Poisson regression

library(tidyverse)
library(marginaleffects)
library(brms)
library(tidybayes)
library(parameters)
library(tinytable)

equality <- readRDS("data/data-processed/equality.rds")

clr_dem <- "#1696d2"
clr_gop <- "#db2b27"
clr_ind <- "#fdbf11"

theme_set(theme_minimal())

Modeling \(\lambda\)

We can use regression to model the \(\lambda\) of a Poisson-distributed outcome. In Poisson models, the \(\lambda\) rate must be positive. But if you model \(\lambda\) with a regression model like

\[ \lambda_i = \beta_0 + \beta_1 X_{i1} + \beta_2 X_{i2} + \dots, \]

the predicted values for \(\lambda\) could be negative. So instead we can force \(\lambda\) to be positive by using a log link function, or

\[ \log(\lambda_i) = \beta_0 + \beta_1 X_{i1} + \beta_2 X_{i2} + \dots \]

In general, the model looks like this:

\[ \begin{aligned} Y_i &\sim \operatorname{Poisson}(\lambda_i) \\ \log(\lambda_i) &= \beta_0 + \beta \mathbf{X}_i \end{aligned} \]

Example: Modeling the count of LGBTQ+ anti-discrimination laws

We want to model the number of LGBTQ+ anti-discrimination laws in states based on how urban a state is and its historical partisan voting patterns. Here’s the general relationship.

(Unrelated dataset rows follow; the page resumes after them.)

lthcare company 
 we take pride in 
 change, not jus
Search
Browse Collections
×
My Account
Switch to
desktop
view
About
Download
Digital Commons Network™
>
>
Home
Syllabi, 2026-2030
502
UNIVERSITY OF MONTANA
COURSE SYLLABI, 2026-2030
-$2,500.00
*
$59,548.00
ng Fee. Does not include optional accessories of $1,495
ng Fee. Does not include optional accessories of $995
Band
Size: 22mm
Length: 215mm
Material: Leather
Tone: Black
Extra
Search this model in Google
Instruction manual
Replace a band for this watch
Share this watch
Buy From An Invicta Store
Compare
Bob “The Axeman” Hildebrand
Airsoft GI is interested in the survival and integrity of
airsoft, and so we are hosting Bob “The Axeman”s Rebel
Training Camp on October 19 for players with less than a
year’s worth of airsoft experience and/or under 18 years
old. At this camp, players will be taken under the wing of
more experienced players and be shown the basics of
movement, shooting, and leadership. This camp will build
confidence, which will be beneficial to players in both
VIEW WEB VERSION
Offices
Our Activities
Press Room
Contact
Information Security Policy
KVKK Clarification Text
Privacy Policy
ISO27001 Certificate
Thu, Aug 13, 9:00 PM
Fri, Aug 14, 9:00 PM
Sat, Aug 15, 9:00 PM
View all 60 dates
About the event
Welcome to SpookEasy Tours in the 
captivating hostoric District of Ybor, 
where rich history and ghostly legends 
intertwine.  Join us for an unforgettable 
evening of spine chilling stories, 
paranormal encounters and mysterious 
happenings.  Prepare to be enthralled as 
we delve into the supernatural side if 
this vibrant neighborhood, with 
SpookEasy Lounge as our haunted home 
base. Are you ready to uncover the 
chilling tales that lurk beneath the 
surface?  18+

A regular straight OLS line doesn’t fit the data well, but because the outcome is a count, and because the general relationship is curvy, Poisson regression will work.

ggplot(equality, aes(x = percent_urban, y = laws)) +
  geom_point(aes(fill = historical), pch = 21, size = 4, color = "white") +
  geom_smooth(
    aes(color = "Poisson regression"), se = FALSE, method = "glm", 
    method.args = list(family = "poisson")
  ) +
  geom_smooth(aes(color = "OLS regression"), se = FALSE, method = "lm") +
  scale_fill_manual(values = c(clr_dem, clr_gop, clr_ind)) +
  scale_color_manual(values = c("#3D9970", "#FF851B")) +
  labs(
    x = "Percent urban", 
    y = "Count of laws", 
    color = NULL, 
    fill = "Party"
  ) +
  theme(legend.position = "bottom")

If we model this with regular OLS, we’ll get predictions of negative laws:

model_ols <- lm(laws ~ percent_urban + historical, data = equality)

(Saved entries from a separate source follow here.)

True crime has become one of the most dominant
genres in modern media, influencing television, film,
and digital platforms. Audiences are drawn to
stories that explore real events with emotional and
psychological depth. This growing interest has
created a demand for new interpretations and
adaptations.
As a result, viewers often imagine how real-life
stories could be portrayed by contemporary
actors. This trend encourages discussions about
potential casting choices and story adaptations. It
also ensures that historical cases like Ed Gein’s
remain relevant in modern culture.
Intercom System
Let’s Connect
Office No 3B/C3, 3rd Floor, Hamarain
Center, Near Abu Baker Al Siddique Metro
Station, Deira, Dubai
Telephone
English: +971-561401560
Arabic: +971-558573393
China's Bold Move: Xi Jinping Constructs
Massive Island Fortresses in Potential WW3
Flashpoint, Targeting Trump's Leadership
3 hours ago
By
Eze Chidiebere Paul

plot_predictions(model_ols, condition = c("percent_urban", "historical")) +
  geom_hline(yintercept = 0) +
  geom_point(
    data = equality, 
    aes(x = percent_urban, y = laws, color = historical),
    size = 0.75
  ) +
  scale_color_manual(values = c(clr_dem, clr_gop, clr_ind)) +
  scale_fill_manual(values = c(clr_dem, clr_gop, clr_ind), guide = "none") +
  labs(
    x = "Percent urban", 
    y = "Predicted count of laws", 
    color = "Party"
  ) +
  theme(legend.position = "bottom")

If we model it using Poisson, all the predictions are positive and the predicted lines are curvy and better fit the data:

model_poisson <- glm(
  laws ~ percent_urban + historical, 
  data = equality,
  family = poisson(link = "log")
)

plot_predictions(model_poisson, condition = c("percent_urban", "historical")) +
  geom_hline(yintercept = 0) +
  geom_point(
    data = equality, 
    aes(x = percent_urban, y = laws, color = historical),
    size = 0.75
  ) +
  scale_color_manual(values = c(clr_dem, clr_gop, clr_ind)) +
  scale_fill_manual(values = c(clr_dem, clr_gop, clr_ind), guide = "none") +
  labs(
    x = "Percent urban", 
    y = "Predicted count of laws", 
    color = "Party"
  ) +
  theme(legend.position = "bottom")

Interpreting coefficients

The coefficients in the model are on a logged scale, which make them a little weird to work with. Here’s a basic frequentist model, with coefficients logged and exponentiated:

Code

model_basic <- glm(laws ~ percent_urban + historical, data = equality,
                   family = poisson(link = "log"))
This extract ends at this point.